Saved data entries:
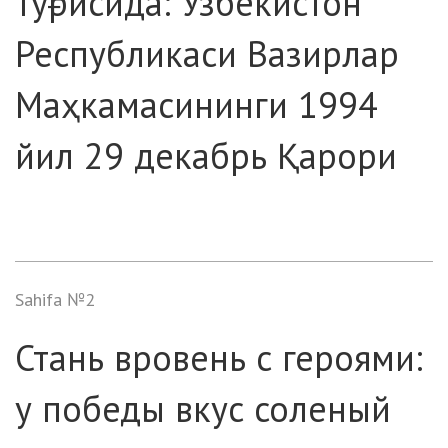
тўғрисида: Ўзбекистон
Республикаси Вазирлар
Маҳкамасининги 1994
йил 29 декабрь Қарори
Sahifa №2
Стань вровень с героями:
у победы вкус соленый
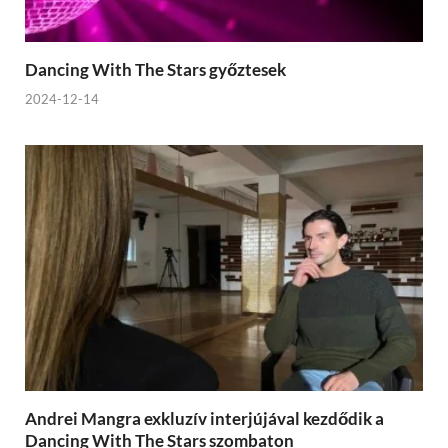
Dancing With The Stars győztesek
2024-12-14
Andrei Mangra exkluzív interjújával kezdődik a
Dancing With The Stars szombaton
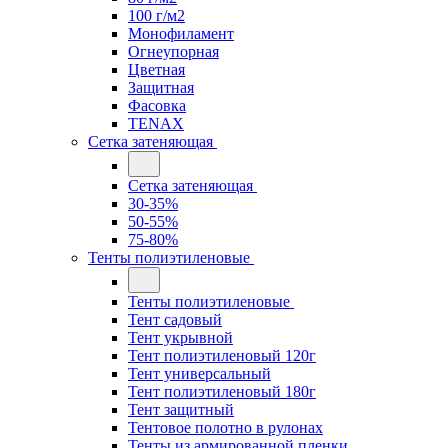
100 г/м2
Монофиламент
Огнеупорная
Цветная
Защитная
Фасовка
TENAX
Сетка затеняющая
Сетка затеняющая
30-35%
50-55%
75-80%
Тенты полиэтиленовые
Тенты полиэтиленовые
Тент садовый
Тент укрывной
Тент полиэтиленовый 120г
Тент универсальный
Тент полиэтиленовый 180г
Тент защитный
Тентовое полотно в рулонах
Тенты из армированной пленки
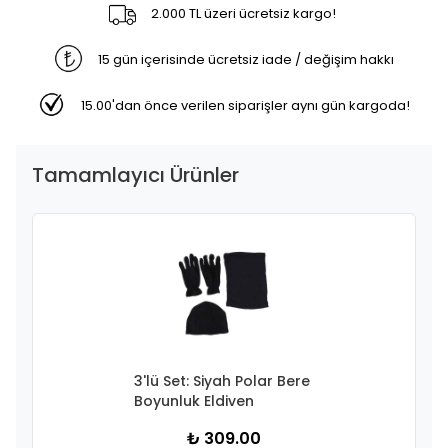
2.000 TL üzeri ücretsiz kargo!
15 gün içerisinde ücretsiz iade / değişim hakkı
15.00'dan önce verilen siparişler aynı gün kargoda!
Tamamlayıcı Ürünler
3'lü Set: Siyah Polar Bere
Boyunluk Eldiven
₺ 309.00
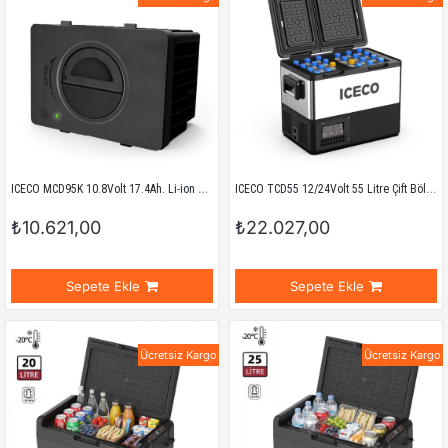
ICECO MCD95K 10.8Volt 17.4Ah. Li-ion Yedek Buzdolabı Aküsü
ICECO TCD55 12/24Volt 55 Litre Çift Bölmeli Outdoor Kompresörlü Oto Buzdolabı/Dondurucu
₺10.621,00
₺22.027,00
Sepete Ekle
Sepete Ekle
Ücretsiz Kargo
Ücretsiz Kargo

■ **DESCRIPTION OF THE TASK**:
Leaving the pictures out, copy exactly the lines from the line that contains "2.000 TL üzeri ücretsiz kargo!" to the last line of the data, both ends included.

■ **TASK ANSWER**:
2.000 TL üzeri ücretsiz kargo!
15 gün içerisinde ücretsiz iade / değişim hakkı
15.00'dan önce verilen siparişler aynı gün kargoda!
Tamamlayıcı Ürünler
3'lü Set: Siyah Polar Bere
Boyunluk Eldiven
₺ 309.00
ICECO MCD95K 10.8Volt 17.4Ah. Li-ion Yedek Buzdolabı Aküsü
ICECO TCD55 12/24Volt 55 Litre Çift Bölmeli Outdoor Kompresörlü Oto Buzdolabı/Dondurucu
₺10.621,00
₺22.027,00
Sepete Ekle
Sepete Ekle
Ücretsiz Kargo
Ücretsiz Kargo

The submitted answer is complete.